Pour se protéger de la poussière, de la chaleur ou des moustiques, beaucoup de personnes gardent leurs fenêtres fermées toute la journée. Pourtant, cette habitude favorise l’accumulation de polluants et de microbes dans l’air intérieur, avec des effets néfastes sur la santé.
Ouvrir régulièrement les fenêtres permet de renouveler l’air, de réduire les polluants intérieurs et de protéger la santé respiratoire.
Chez Florance, les fenêtres ne restent jamais ouvertes. Ses voisins au début croyaient même qu’elle ne restait jamais à la maison parce que sa maison était toujours fermée et on lui disait qu’un jour, elle va étouffer à l’intérieur. Paroles qu’elle a toujours trouver drôle. Pour elle, rester enfermée c’est un plaisir pour elle : « J’aime rester dans le noir. La lumière du jour me dérange et je n’aime pas quand on voit ce qu’il y a chez moi ou ce que je fais chez moi et ça empêche aussi aux moustiques et à la poussière de pénétrer. ». Comme elle, beaucoup pensent être à l’abri des pollutions extérieures, sans se rendre compte que l’air à l’intérieur peut devenir plus pollué que celui de dehors.

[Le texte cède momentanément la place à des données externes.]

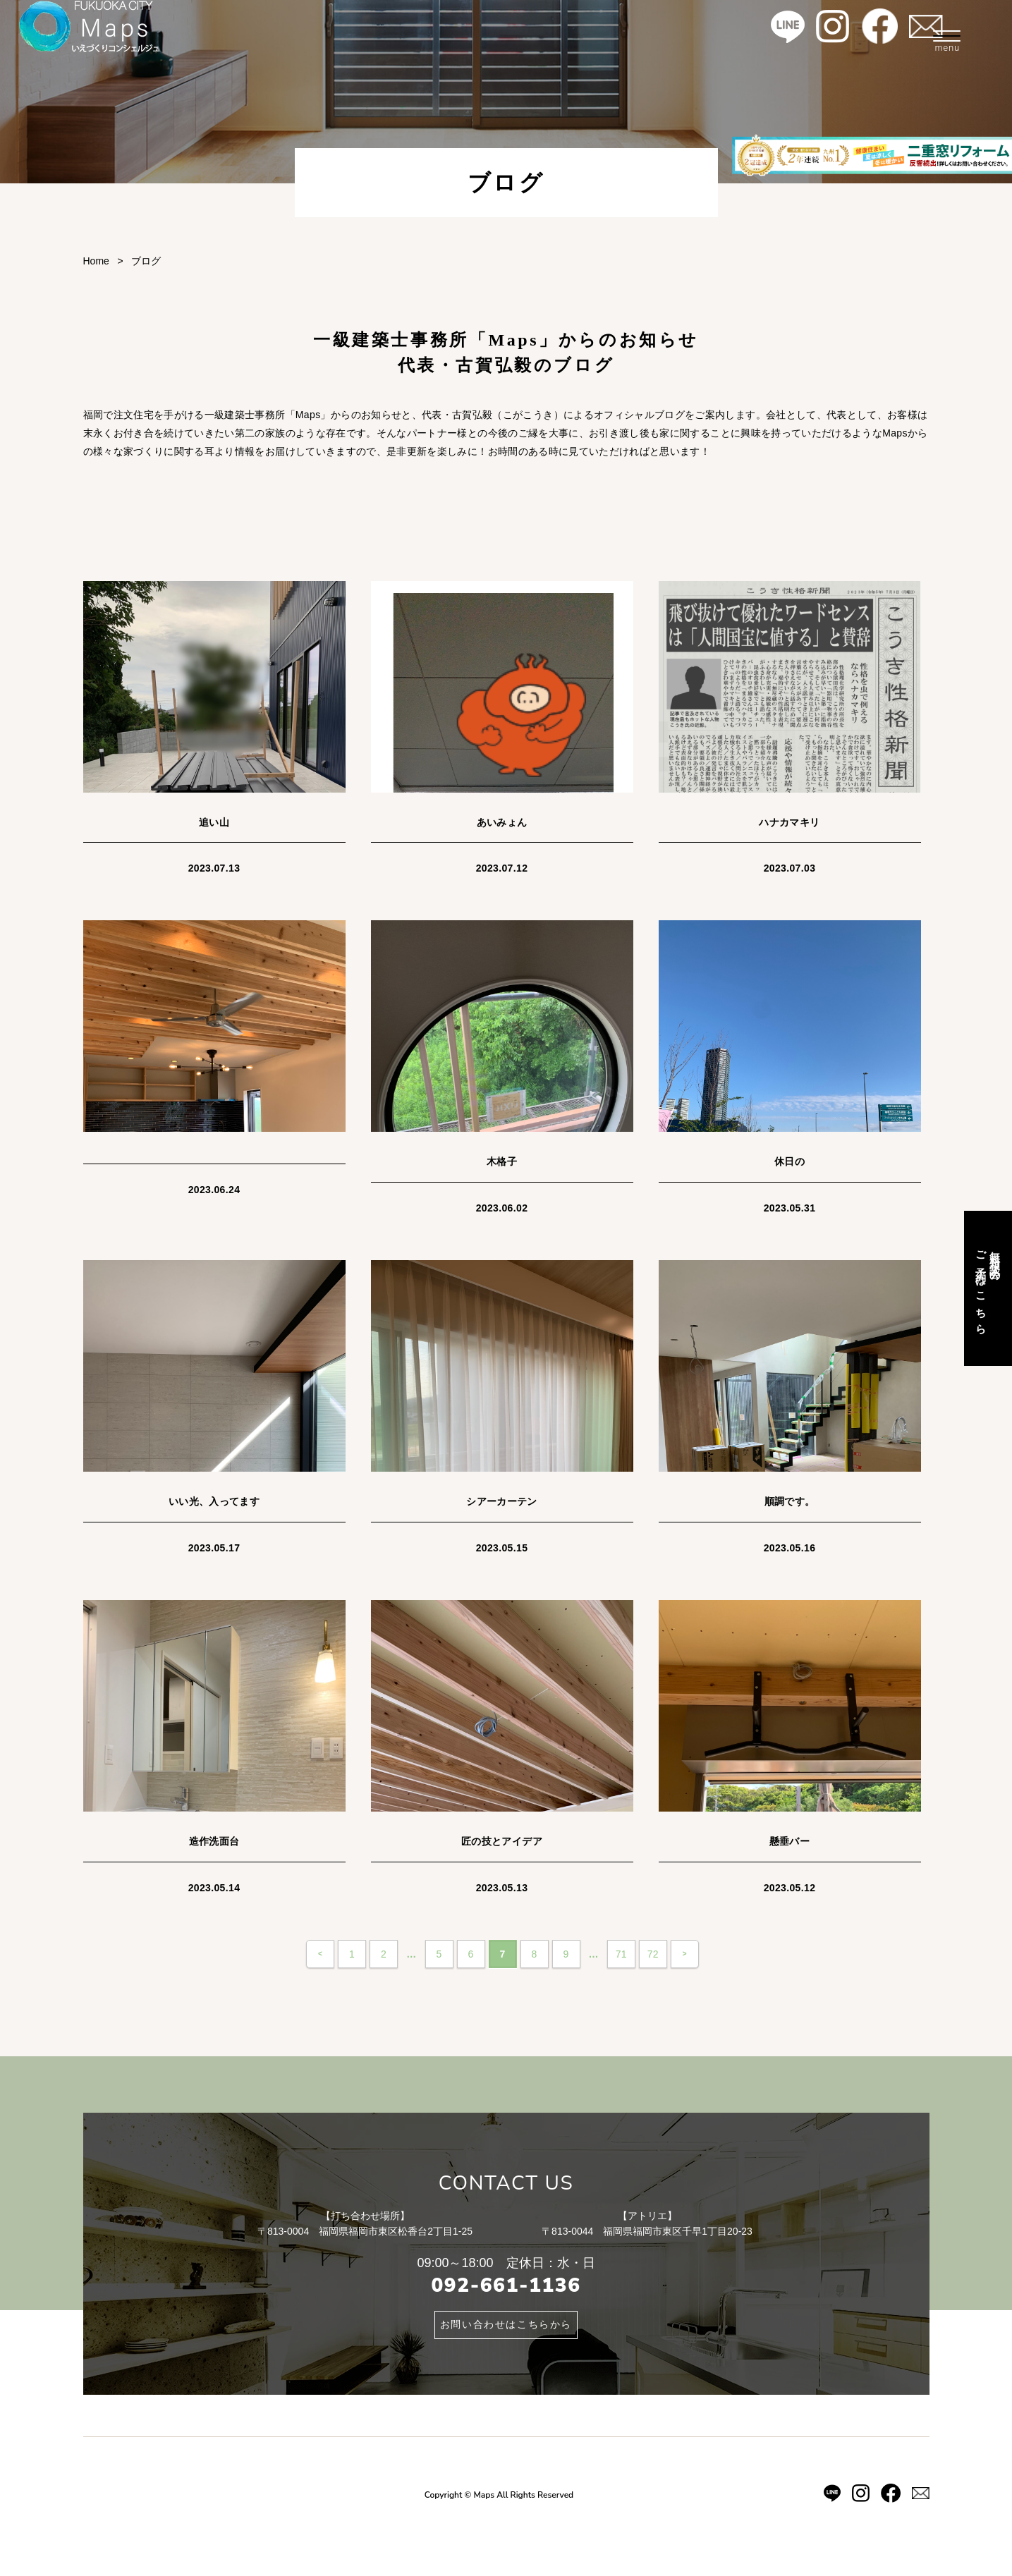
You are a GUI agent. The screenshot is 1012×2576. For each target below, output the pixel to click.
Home (96, 261)
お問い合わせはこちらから (506, 2325)
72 (653, 1954)
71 (621, 1954)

Un air qui ne se renouvelle pas devient mauvais pour la santé
Chaque personne rejette du dioxyde de carbone (CO₂) lorsqu’elle respire. Dans une maison mal ventilée, ce gaz s’accumule progressivement. À cela s’ajoutent les poussières, les fumées de cuisson, les odeurs, les produits ménagers et les particules apportées par les vêtements ou les chaussures. Selon un article de l’Agence américaine de protection de l’environnement (EPA) intitulé The Inside Story : A Guide to Indoor Air Quality, les concentrations de certains polluants peuvent être deux à cinq fois plus élevées à l’intérieur qu’à l’extérieur lorsque les espaces sont insuffisamment ventilés. Cette mauvaise qualité de l’air peut provoquer des maux de tête, une fatigue inhabituelle, des vertiges, des difficultés de concentration ainsi qu’une irritation des yeux, du nez et de la gorge.
L’humidité et les microbes profitent des fenêtres fermées
Lorsque l’air circule mal, l’humidité produite par la cuisine, la douche ou même la respiration reste piégée dans la maison. Cette situation favorise l’apparition de moisissures sur les murs, les plafonds et les meubles. Dans un article consacré à la qualité de l’air intérieur, la Cleveland Clinic explique que les moisissures peuvent déclencher ou aggraver des allergies, l’asthme et d’autres problèmes respiratoires, particulièrement chez les enfants, les personnes âgées et les individus souffrant déjà de maladies pulmonaires. Une mauvaise ventilation facilite également la circulation de certains virus et bactéries dans les espaces clos. Lorsqu’une personne est malade dans la maison, les autres occupants risquent davantage d’être contaminés si l’air n’est pas régulièrement renouvelé.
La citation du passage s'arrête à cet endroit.